In general, a stock option is a financial instrument giving an employee the right to purchase shares in his or her own company, under conditions set by the employer. Some companies offer stock options as a means of letting their employees take a vested interest in the business while reaping the rewards of its success. Two common plans are incentive stock options (ISOs) and nonstatutory stock options (NSOs), also known as nonqualified stock options.
The key difference between these two types of stock options is the way in which they are taxed: ISOs are mainly taxed under long-term capital gains and its inherent advantages, whereas NSOs are taxed as both income and capital gains.

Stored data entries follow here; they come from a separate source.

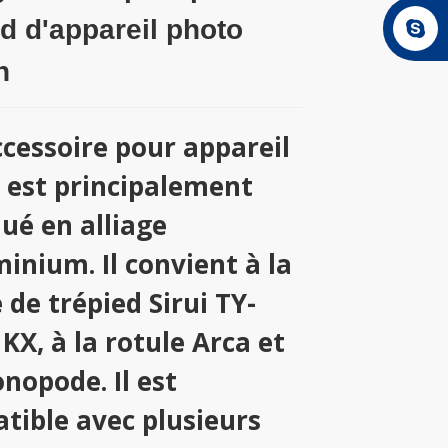
ed d'appareil photo
n
ccessoire pour appareil
 est principalement
qué en alliage
inium. Il convient à la
 de trépied Sirui TY-
KX, à la rotule Arca et
nopode. Il est
tible avec plusieurs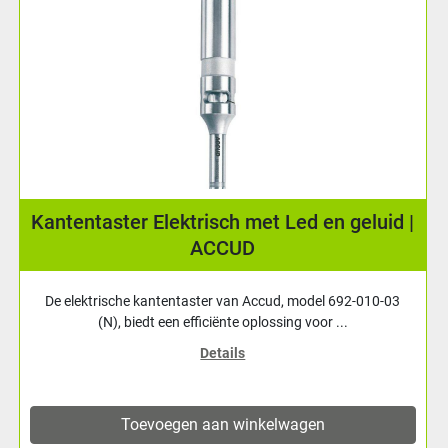
Verticale digitale liniaal | ACCUD
Liniaal voor verticale montage. Digitaal afleesbaar. Soort:
Linialen | Meetbereik: 150 mm | Resolutie: 0.01 mm
Details
Toevoegen aan winkelwagen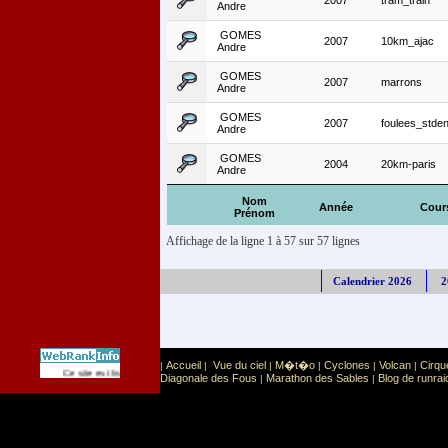
2007
tram_train
Andre
GOMES
2007
10km_ajac
Andre
GOMES
2007
marrons
Andre
GOMES
2007
foulees_stden
Andre
GOMES
2004
20km-paris
Andre
Nom
Année
Cour
Prénom
Affichage de la ligne 1 à 57 sur 57 lignes
Calendrier 2026
2
Accueil
Vue du ciel
M�t�o
Cyclones
Volcan
Cirqu
|
|
|
|
|
|
Sport
Sports extr�mes
Ce site est list� dans la cat�gorie
:
Diagonale des Fous
Marathon des Sables
Blog de runrai
|
|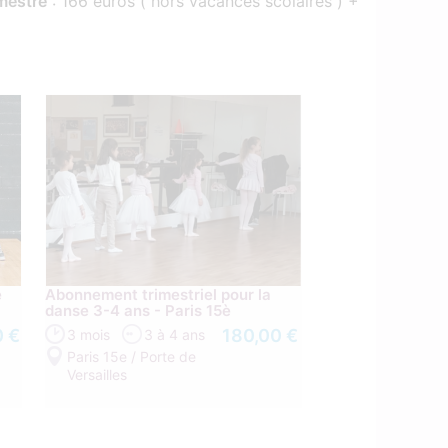
imestre
: 166 euros ( hors vacances scolaires ) +
n
e
Abonnement trimestriel pour la
danse 3-4 ans - Paris 15è
0 €
180,00 €
3 mois
3 à 4 ans
Paris 15e / Porte de
Versailles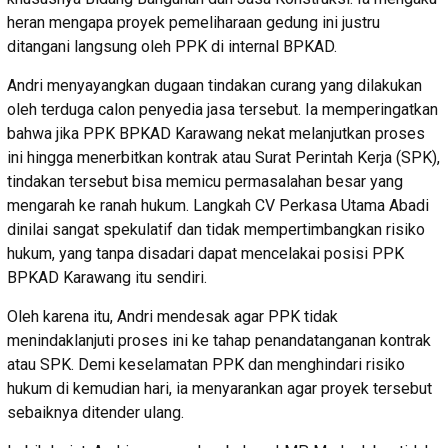
heran mengapa proyek pemeliharaan gedung ini justru
ditangani langsung oleh PPK di internal BPKAD.
Andri menyayangkan dugaan tindakan curang yang dilakukan
oleh terduga calon penyedia jasa tersebut. Ia memperingatkan
bahwa jika PPK BPKAD Karawang nekat melanjutkan proses
ini hingga menerbitkan kontrak atau Surat Perintah Kerja (SPK),
tindakan tersebut bisa memicu permasalahan besar yang
mengarah ke ranah hukum. Langkah CV Perkasa Utama Abadi
dinilai sangat spekulatif dan tidak mempertimbangkan risiko
hukum, yang tanpa disadari dapat mencelakai posisi PPK
BPKAD Karawang itu sendiri.
Oleh karena itu, Andri mendesak agar PPK tidak
menindaklanjuti proses ini ke tahap penandatanganan kontrak
atau SPK. Demi keselamatan PPK dan menghindari risiko
hukum di kemudian hari, ia menyarankan agar proyek tersebut
sebaiknya ditender ulang.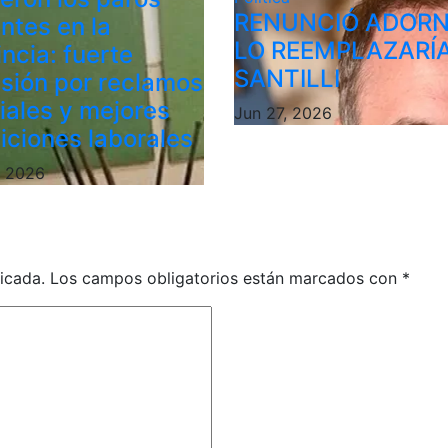
RENUNCIÓ ADORN
ntes en la
LO REEMPLAZARÍ
ncia: fuerte
SANTILLI
sión por reclamos
riales y mejores
Jun 27, 2026
iciones laborales
, 2026
icada.
Los campos obligatorios están marcados con
*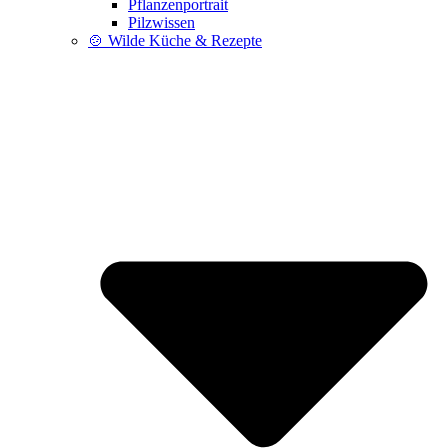
Pflanzenportrait
Pilzwissen
🍲 Wilde Küche & Rezepte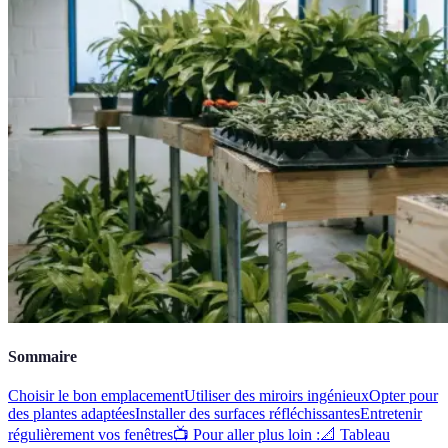
Sommaire
Choisir le bon emplacement
Utiliser des miroirs ingénieux
Opter pour
des plantes adaptées
Installer des surfaces réfléchissantes
Entretenir
régulièrement vos fenêtres
📺 Pour aller plus loin :
📐 Tableau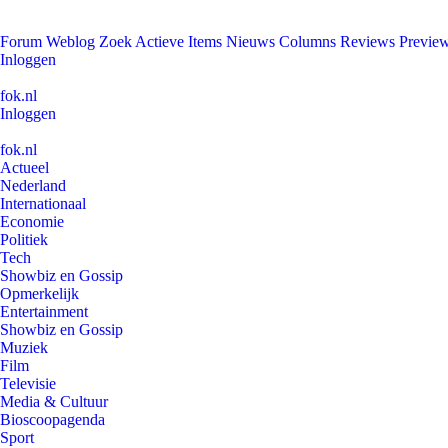
Forum
Weblog
Zoek
Actieve Items
Nieuws
Columns
Reviews
Previe
Inloggen
fok.nl
Inloggen
fok.nl
Actueel
Nederland
Internationaal
Economie
Politiek
Tech
Showbiz en Gossip
Opmerkelijk
Entertainment
Showbiz en Gossip
Muziek
Film
Televisie
Media & Cultuur
Bioscoopagenda
Sport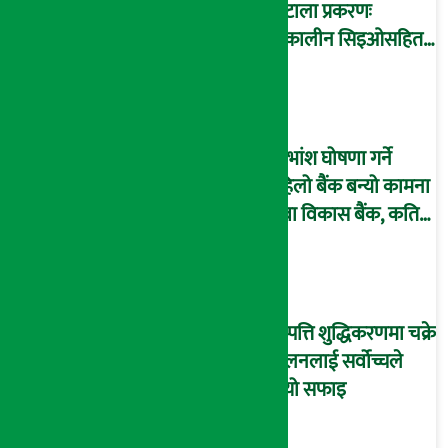
घोटाला प्रकरणः
तत्कालीन सिइओसहित
३ जना पक्राउ, सय बढी
अझै फरार !
लाभांश घोषणा गर्ने
पहिलो बैंक बन्यो कामना
सेवा विकास बैंक, कति
दिने भयो ?
सम्पत्ति शुद्धिकरणमा चक्रे
मिलनलाई सर्वोच्चले
दियो सफाइ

Ideally, the company you work for awards you the option to buy company stock sometime in the future at the price that it is currently selling. This current price is called the exercise price. The exercise price set in the option is usually the market price of the stock at the time the option is granted. The assumption is that the company will be successful and the price will go up in the future.
Let’s say that after one year you decide to exercise your option and buy the company’s stock. If the exercise price of the stock was $20 a share when you received the option but the stock is now selling at $25 a share, then that $5 difference is called the spread.
It is with the spread that the tax differences between ISOs and NSOs become apparent: With NSOs, the spread is viewed as income and is treated as compensation, which is taxed at a higher rate. With ISOs, the tax is deferred and taxed as long-term capital gains when the stock is sold, providing the employee follows the rules as set down in the tax code. To be eligible, the stock must be held for at least two years from the date when the option was granted, and at least one year from the employee’s exercising of the option.
Incentive Stock Options:
– You don’t have to report any income when you exercise the stock option, except if you sell the stock when you buy it.
– Holding the stock for a period of time ensures that your profit will be treated as long-term capital gains, meaning you can qualify for the 15 percent maximum rate.
– Because ISOs must conform to section 422 of the tax code, they are required to follow certain guidelines that NSOs are exempt from.
– Only employees are eligible to be granted ISOs.
Nonstatutory Stock Options:
– You must report your taxable income when you exercise the option to buy stock.
– The income is treated as compensation, resulting in higher taxes.
– NSOs have less regulations and restrictions than ISOs.
Note: Something to keep in mind when exercising ISOs is that you can sometimes be taxed the alternative minimum tax (AMT). However, this is still less than the income tax of NSOs and can be recovered by claiming an AMT credit.